[Extracted records]
+++++
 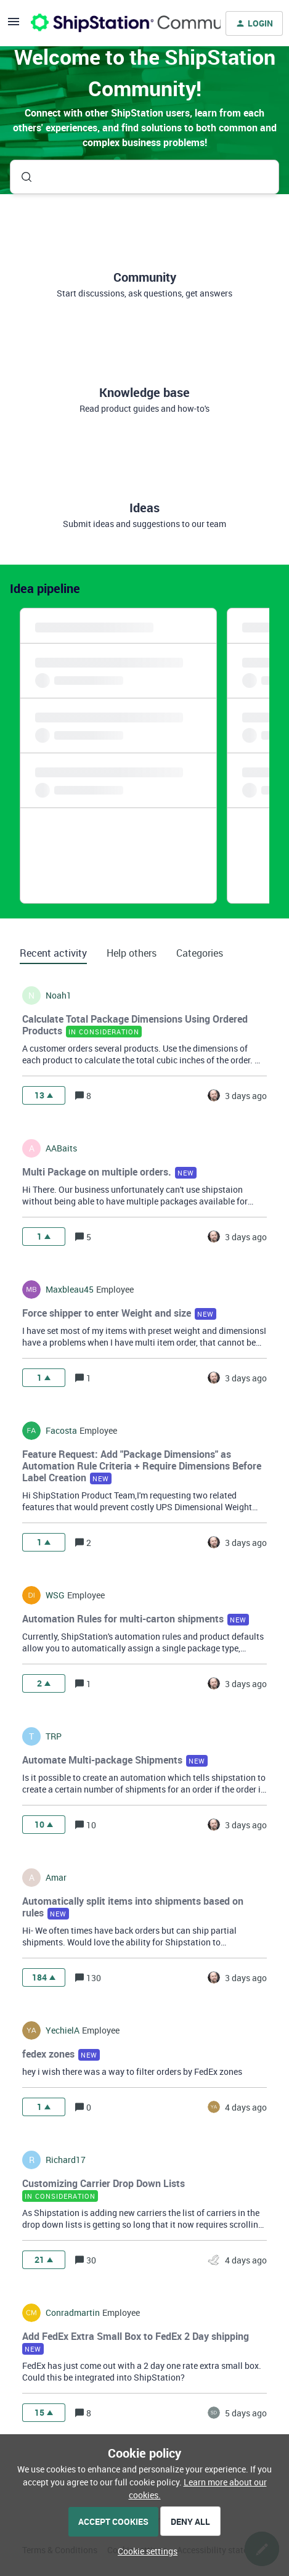 What do you see at coordinates (61, 1148) in the screenshot?
I see `AABaits` at bounding box center [61, 1148].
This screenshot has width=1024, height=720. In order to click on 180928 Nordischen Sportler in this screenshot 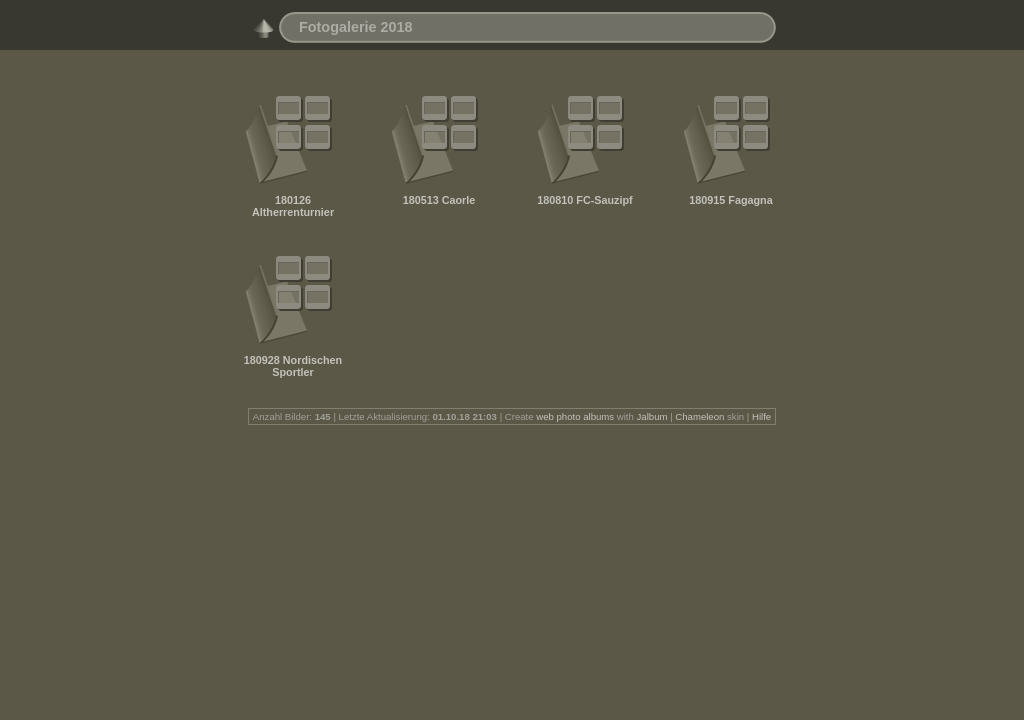, I will do `click(293, 366)`.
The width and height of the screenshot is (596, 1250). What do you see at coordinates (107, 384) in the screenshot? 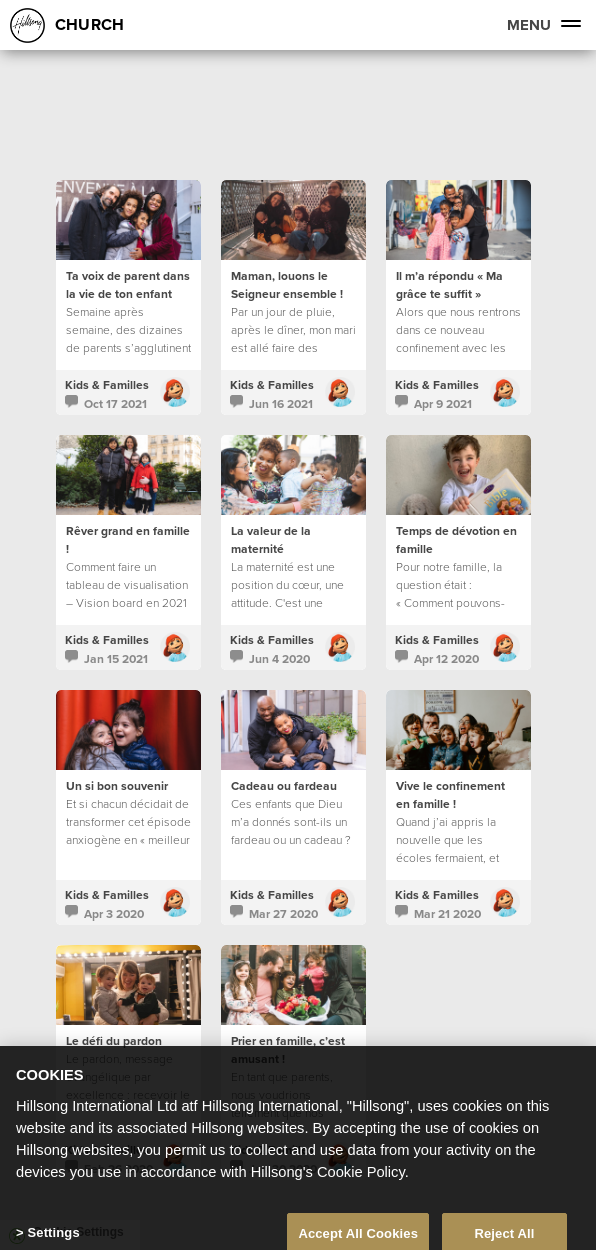
I see `Kids & Familles` at bounding box center [107, 384].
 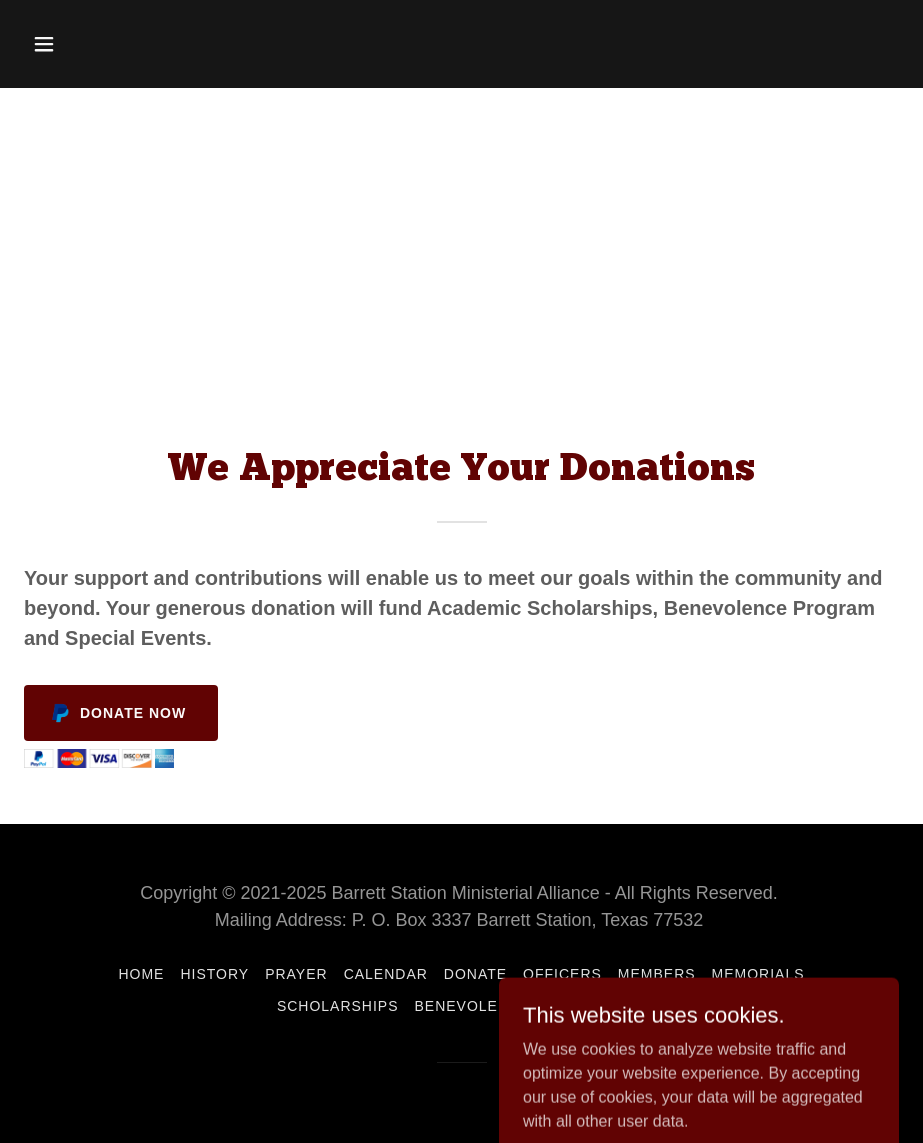 I want to click on Contact Us [link], so click(x=596, y=1006).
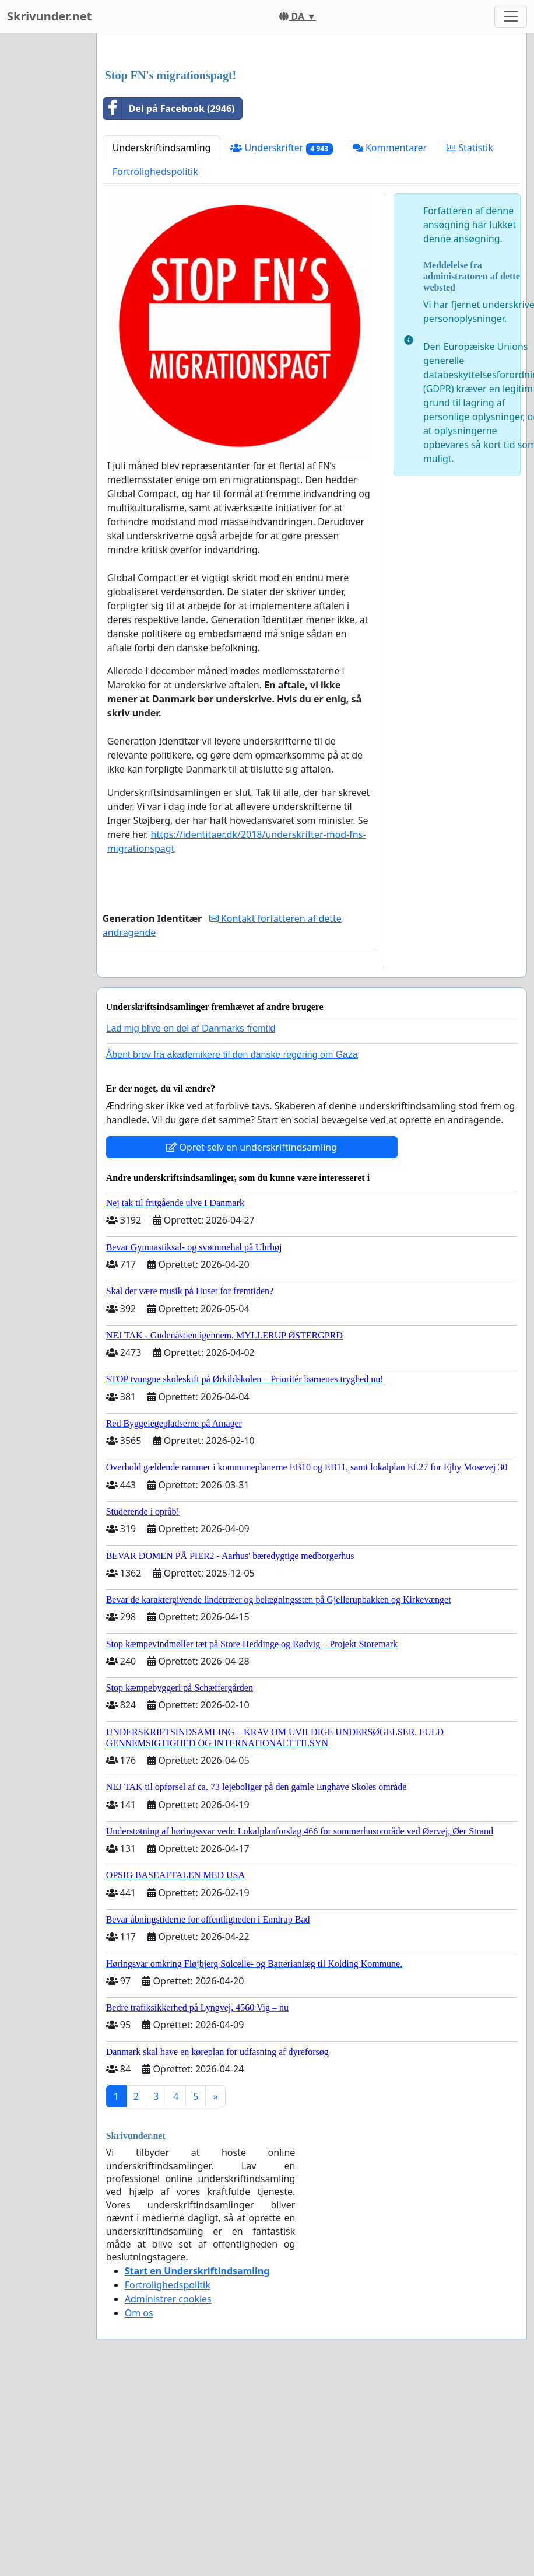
+++++
• **Task description**
Pictures are to be left out; the answer must otherwise be exactly the lines from the one with "The width and" through the final line of the entries above, both included.

• **Response area**
The width and height of the screenshot is (596, 1250). What do you see at coordinates (107, 384) in the screenshot? 
I see `Kids & Familles` at bounding box center [107, 384].
  I want to click on Contact Us [link], so click(x=596, y=1006).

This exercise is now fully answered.